#### DATA SUPPLIED:
[Start of Attachment]
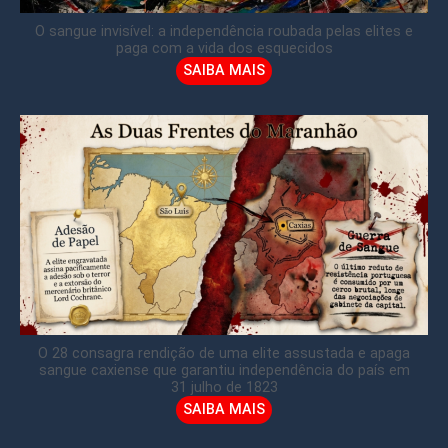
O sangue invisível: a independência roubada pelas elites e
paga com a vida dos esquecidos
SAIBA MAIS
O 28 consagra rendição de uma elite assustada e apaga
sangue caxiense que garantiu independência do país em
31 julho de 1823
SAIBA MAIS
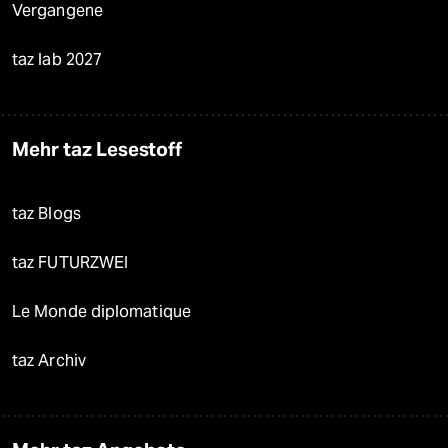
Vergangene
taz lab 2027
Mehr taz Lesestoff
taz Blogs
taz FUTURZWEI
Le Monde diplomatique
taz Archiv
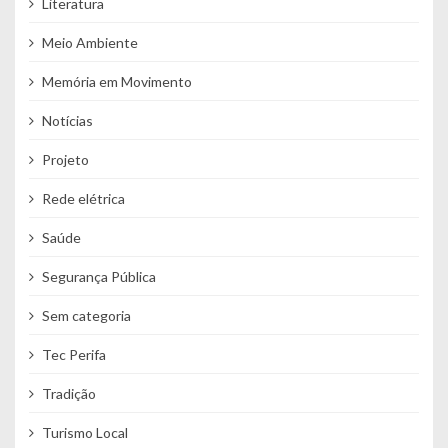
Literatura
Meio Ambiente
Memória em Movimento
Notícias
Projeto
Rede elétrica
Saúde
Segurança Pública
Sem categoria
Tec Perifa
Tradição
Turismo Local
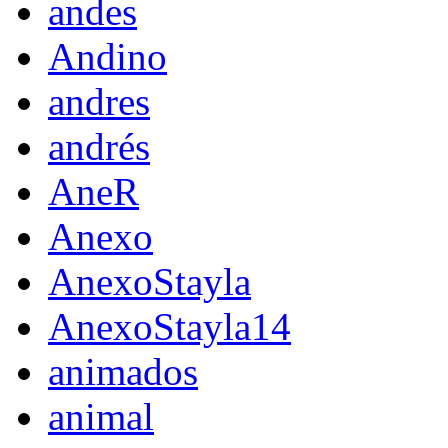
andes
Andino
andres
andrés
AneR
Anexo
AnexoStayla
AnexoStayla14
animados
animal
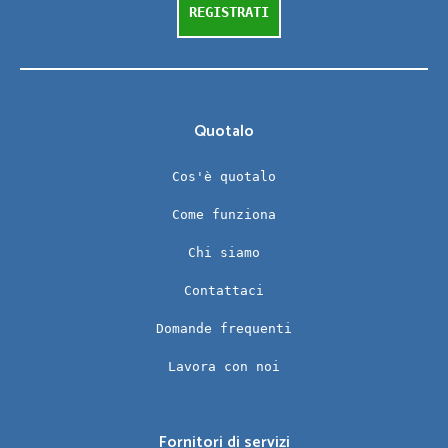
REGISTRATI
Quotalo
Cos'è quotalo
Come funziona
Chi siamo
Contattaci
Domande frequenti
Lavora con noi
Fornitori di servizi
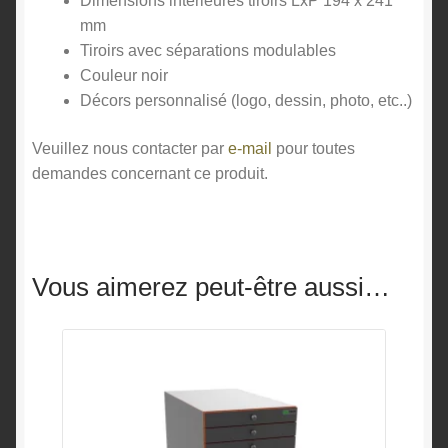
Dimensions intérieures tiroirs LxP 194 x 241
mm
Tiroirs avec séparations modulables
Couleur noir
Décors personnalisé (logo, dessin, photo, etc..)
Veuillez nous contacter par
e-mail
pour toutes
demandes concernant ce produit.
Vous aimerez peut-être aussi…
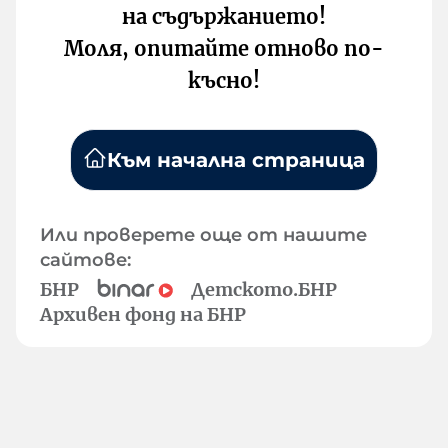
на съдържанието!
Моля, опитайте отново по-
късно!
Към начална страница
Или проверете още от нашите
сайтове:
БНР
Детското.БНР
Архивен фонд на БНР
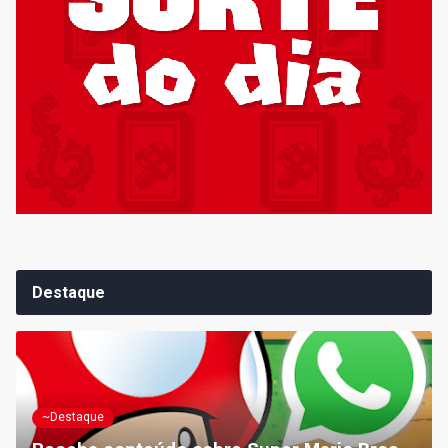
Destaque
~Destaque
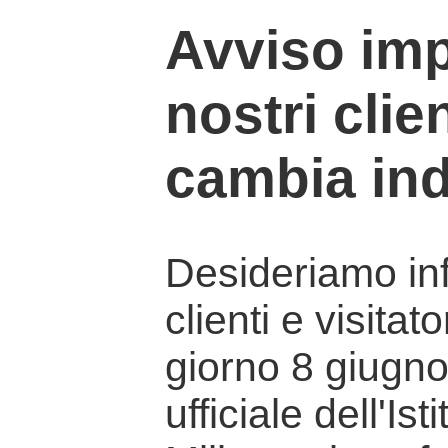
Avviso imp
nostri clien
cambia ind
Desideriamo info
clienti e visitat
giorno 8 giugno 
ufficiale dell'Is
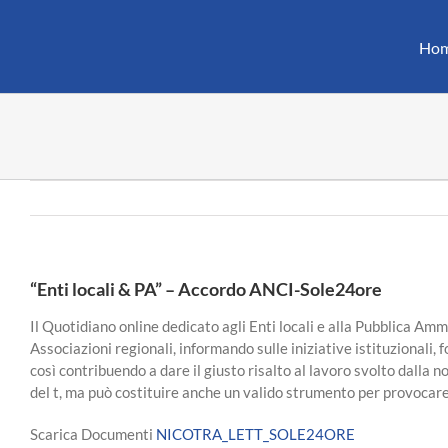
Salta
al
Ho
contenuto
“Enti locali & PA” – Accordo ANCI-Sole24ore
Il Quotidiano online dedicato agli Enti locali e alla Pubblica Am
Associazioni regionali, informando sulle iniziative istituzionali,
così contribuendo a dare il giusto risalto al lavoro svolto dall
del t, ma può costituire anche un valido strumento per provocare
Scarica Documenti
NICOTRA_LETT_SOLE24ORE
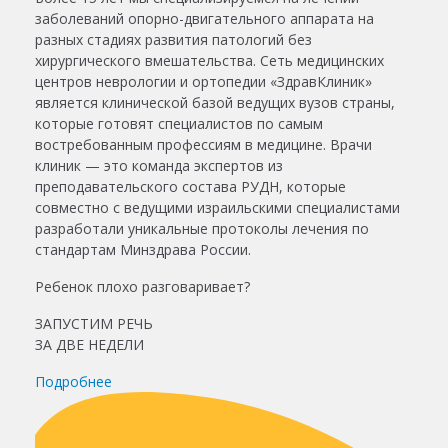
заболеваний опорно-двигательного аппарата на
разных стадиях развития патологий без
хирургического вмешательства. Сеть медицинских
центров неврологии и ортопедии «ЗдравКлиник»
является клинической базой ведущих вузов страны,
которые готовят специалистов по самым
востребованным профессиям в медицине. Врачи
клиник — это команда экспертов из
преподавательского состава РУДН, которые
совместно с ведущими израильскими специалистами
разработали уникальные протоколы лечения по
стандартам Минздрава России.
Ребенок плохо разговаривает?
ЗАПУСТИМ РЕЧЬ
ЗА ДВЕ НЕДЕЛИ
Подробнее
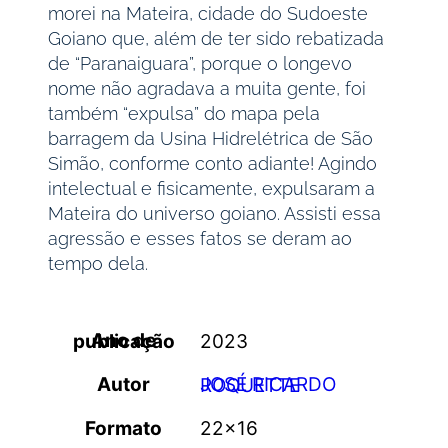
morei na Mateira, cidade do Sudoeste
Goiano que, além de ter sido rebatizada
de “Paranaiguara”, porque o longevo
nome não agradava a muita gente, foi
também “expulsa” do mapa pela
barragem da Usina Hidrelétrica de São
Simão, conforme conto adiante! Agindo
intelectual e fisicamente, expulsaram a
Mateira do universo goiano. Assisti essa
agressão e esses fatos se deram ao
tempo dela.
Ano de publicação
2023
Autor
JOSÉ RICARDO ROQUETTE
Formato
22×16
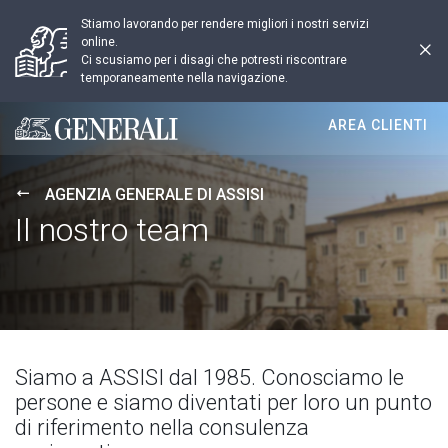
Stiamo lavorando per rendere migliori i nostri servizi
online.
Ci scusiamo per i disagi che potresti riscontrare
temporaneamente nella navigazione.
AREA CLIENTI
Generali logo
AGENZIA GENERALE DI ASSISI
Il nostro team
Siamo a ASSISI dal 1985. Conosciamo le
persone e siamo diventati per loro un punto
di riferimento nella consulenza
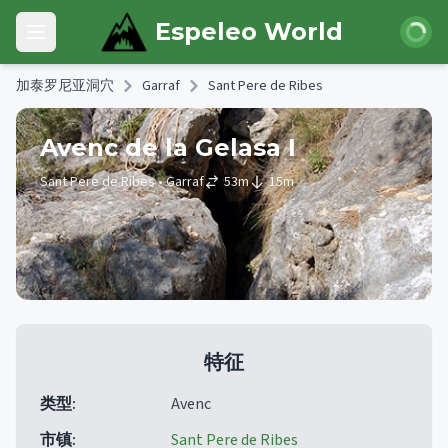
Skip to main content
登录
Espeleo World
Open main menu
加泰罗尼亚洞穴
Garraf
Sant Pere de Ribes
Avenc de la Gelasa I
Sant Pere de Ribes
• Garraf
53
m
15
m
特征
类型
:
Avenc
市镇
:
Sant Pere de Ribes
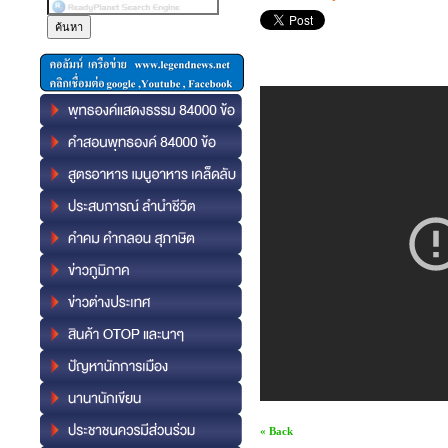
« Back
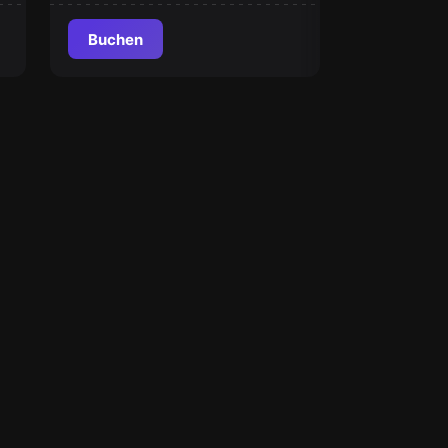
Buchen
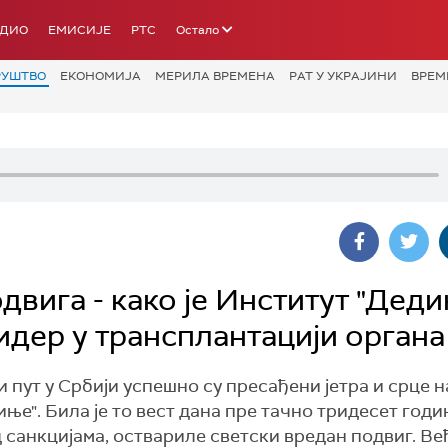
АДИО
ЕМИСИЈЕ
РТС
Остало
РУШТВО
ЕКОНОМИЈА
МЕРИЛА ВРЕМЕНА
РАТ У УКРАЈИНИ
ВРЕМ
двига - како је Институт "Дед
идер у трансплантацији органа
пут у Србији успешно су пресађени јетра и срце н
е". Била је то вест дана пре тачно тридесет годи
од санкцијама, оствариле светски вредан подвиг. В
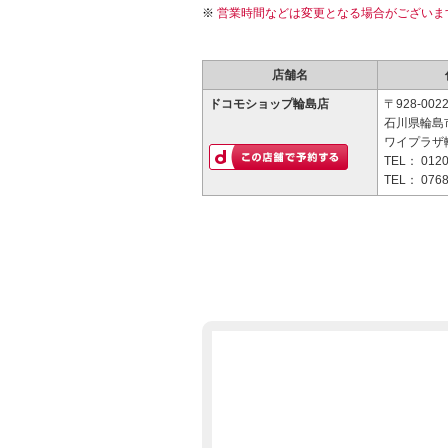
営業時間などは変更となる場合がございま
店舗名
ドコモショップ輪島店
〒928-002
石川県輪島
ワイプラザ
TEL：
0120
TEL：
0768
[End of Attachment]
#### WORK REQUEST:
Only the text of the records belongs in your answer, repeated exactly; the pictures stay out.

#### OUTPUT FOR THIS EXERCISE:
O sangue invisível: a independência roubada pelas elites e
paga com a vida dos esquecidos
SAIBA MAIS
O 28 consagra rendição de uma elite assustada e apaga
sangue caxiense que garantiu independência do país em
31 julho de 1823
SAIBA MAIS
Vergangene
taz lab 2027
Mehr taz Lesestoff
taz Blogs
taz FUTURZWEI
Le Monde diplomatique
taz Archiv
Literatura
Meio Ambiente
Memória em Movimento
Notícias
Projeto
Rede elétrica
Saúde
Segurança Pública
Sem categoria
Tec Perifa
Tradição
Turismo Local
andes
Andino
andres
andrés
AneR
Anexo
AnexoStayla
AnexoStayla14
animados
animal
REGISTRATI
Quotalo
Cos'è quotalo
Come funziona
Chi siamo
Contattaci
Domande frequenti
Lavora con noi
Fornitori di servizi
Dimensions intérieures tiroirs LxP 194 x 241
mm
Tiroirs avec séparations modulables
Couleur noir
Décors personnalisé (logo, dessin, photo, etc..)
Veuillez nous contacter par
e-mail
pour toutes
demandes concernant ce produit.
Vous aimerez peut-être aussi…
на съдържанието!
Моля, опитайте отново по-
късно!
Към начална страница
Или проверете още от нашите
сайтове:
БНР
Детското.БНР
Архивен фонд на БНР
Destaque
~Destaque
Avviso imp
nostri clien
cambia ind
Desideriamo info
clienti e visitat
giorno 8 giugno 
ufficiale dell'Is
Salta
al
Ho
contenuto
“Enti locali & PA” – Accordo ANCI-Sole24ore
Il Quotidiano online dedicato agli Enti locali e alla Pubblica Am
Associazioni regionali, informando sulle iniziative istituzionali,
così contribuendo a dare il giusto risalto al lavoro svolto dall
del t, ma può costituire anche un valido strumento per provocare
Scarica Documenti
NICOTRA_LETT_SOLE24ORE
заболеваний опорно-двигательного аппарата на
разных стадиях развития патологий без
хирургического вмешательства. Сеть медицинских
центров неврологии и ортопедии «ЗдравКлиник»
является клинической базой ведущих вузов страны,
которые готовят специалистов по самым
востребованным профессиям в медицине. Врачи
клиник — это команда экспертов из
преподавательского состава РУДН, которые
совместно с ведущими израильскими специалистами
разработали уникальные протоколы лечения по
стандартам Минздрава России.
Ребенок плохо разговаривает?
ЗАПУСТИМ РЕЧЬ
ЗА ДВЕ НЕДЕЛИ
Подробнее
morei na Mateira, cidade do Sudoeste
Goiano que, além de ter sido rebatizada
de “Paranaiguara”, porque o longevo
nome não agradava a muita gente, foi
também “expulsa” do mapa pela
barragem da Usina Hidrelétrica de São
Simão, conforme conto adiante! Agindo
intelectual e fisicamente, expulsaram a
Mateira do universo goiano. Assisti essa
agressão e esses fatos se deram ao
tempo dela.
Ano de publicação
2023
Autor
JOSÉ RICARDO ROQUETTE
Formato
22×16
Stiamo lavorando per rendere migliori i nostri servizi
online.
Ci scusiamo per i disagi che potresti riscontrare
temporaneamente nella navigazione.
AREA CLIENTI
Generali logo
AGENZIA GENERALE DI ASSISI
Il nostro team
Siamo a ASSISI dal 1985. Conosciamo le
persone e siamo diventati per loro un punto
di riferimento nella consulenza
Skip to main content
登录
Espeleo World
Open main menu
加泰罗尼亚洞穴
Garraf
Sant Pere de Ribes
Avenc de la Gelasa I
Sant Pere de Ribes
• Garraf
53
m
15
m
特征
类型
:
Avenc
市镇
:
Sant Pere de Ribes
« Back
Buchen
АДИО
ЕМИСИЈЕ
РТС
Остало
РУШТВО
ЕКОНОМИЈА
МЕРИЛА ВРЕМЕНА
РАТ У УКРАЈИНИ
ВРЕМ
двига - како је Институт "Дед
идер у трансплантацији органа
пут у Србији успешно су пресађени јетра и срце н
е". Била је то вест дана пре тачно тридесет годи
од санкцијама, оствариле светски вредан подвиг. В
営業時間などは変更となる場合がございま
店舗名
ドコモショップ輪島店
〒928-002
石川県輪島
ワイプラザ
TEL：
0120
TEL：
0768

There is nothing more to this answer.